The Aftermath of the Decemberists show

I feel as though I’ve had several layers of skin stripped away. I feel more naked, more vulnerable, more sensitive to the music that I hear. And not just when I listen to the Decemberists songs I heard that night – when I listen to any music that has the least bit of emotion in it.

Granted, I’ve always been more vulnerable to music than, say, silly boys or romantic movies. There’s a flexibility to it, an ability to mold itself to whatever mood you happen to be in. The nuances, the subtleties, the depth that you can find in a few chord changes never ceases to amaze me. There’s just something in a tune that can cut straight to my heart the way no boy telling I’m pretty ever will. Unless, maybe, the boy is singing that tune?

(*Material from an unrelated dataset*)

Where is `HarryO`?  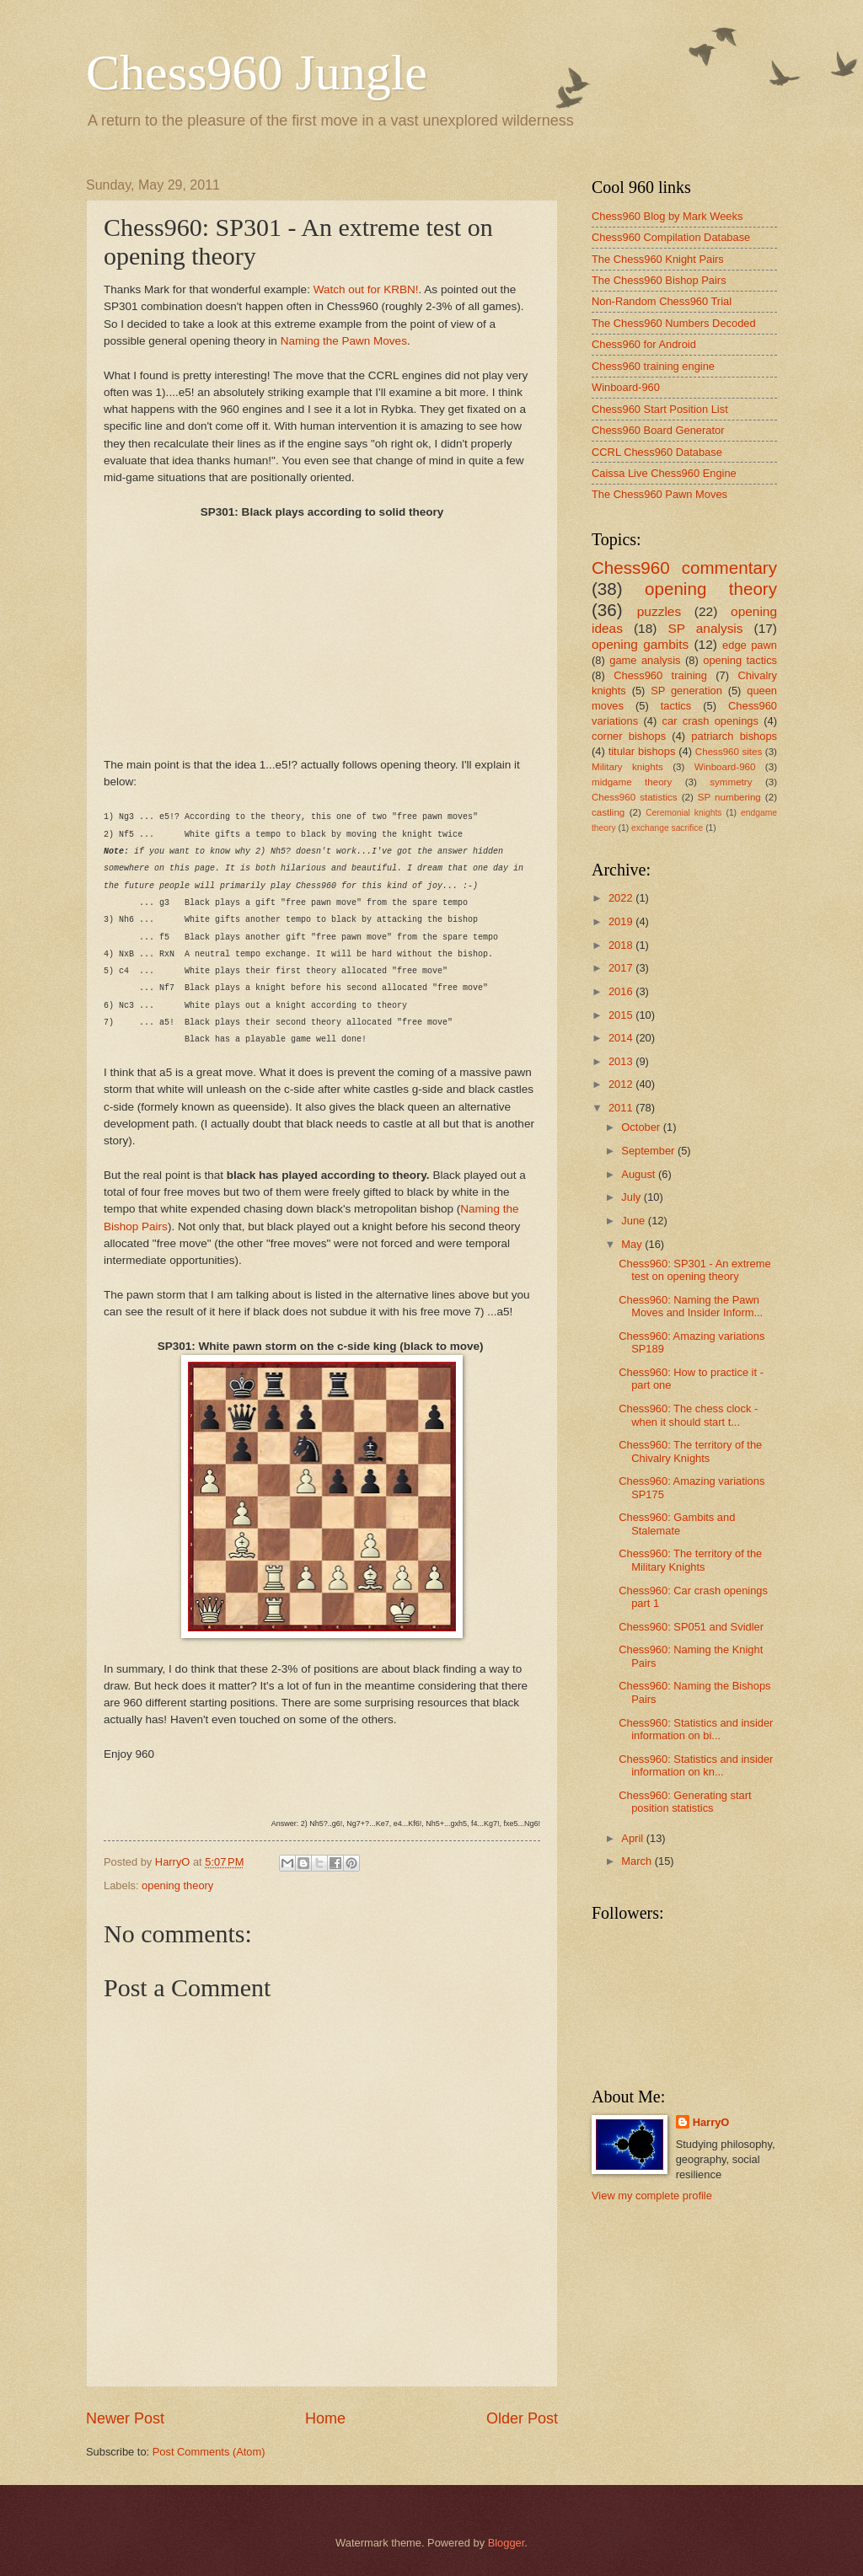 HarryO is located at coordinates (711, 2122).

But lately I’ve been feeling more overwhelmed than usual when listening to certain songs. Mostly the Decemberists, true (“I Was Meant for the Stage” is pretty much on repeat), but also the National, and currently, James Brown’s version of “Georgia on my Mind.” I was listening to The National’s “Geese of Beverly Road” on my shuttle ride home today, and I was literally in a trance. Nothing else was getting into my head in those few minutes. Yesterday I felt like I was going to start crying when hearing “Lucky You” from their Daytrotter Session.

I’m not complaining about this. It’s nice to have my stoicism ripped away every once in awhile. It’s nice to be reminded that I am capable of overwhelming emotional responses. But I worry about the bleed-through to other areas of my life. Since I am more vulnerable to music, does it stand to reason that I am more vulnerable to dumb boys and stupid romantic movies? This is the part that worries me, the part that makes me just want to turn the volume up, curl up in bed, and let it all go.

It’s the part that frustrates me that I can’t produce music that gives me this response. All I want to do is indulge myself, and I don’t have the talent to do so. I feel so inspired by all this music around me, but I can’t do anything about it. I try, but it just reminds me that I haven’t faithfully played piano for about 7 years, and not even the 10 years of lessons before that can make up for a lack of practice.

This is all sounding rather depressing, but really, it’s not. It’s just a testament to an experience that made me realize that life can be (and sometimes is) so much of a greater thing than I give it credit for. It’s a reminder that extraordinary things can be achieved by people I know, and yes, even by myself. It’s a dangerous feeling, yes, because it makes you realize all the extraordinary things you haven’t done (or rather, all the ordinary things that you have), and this can lead into depression, but I prefer to take it for motivation. Time to get my ass in gear. Time to pull myself out of this rut of normalcy and take part in something that will give someone else this same feeling.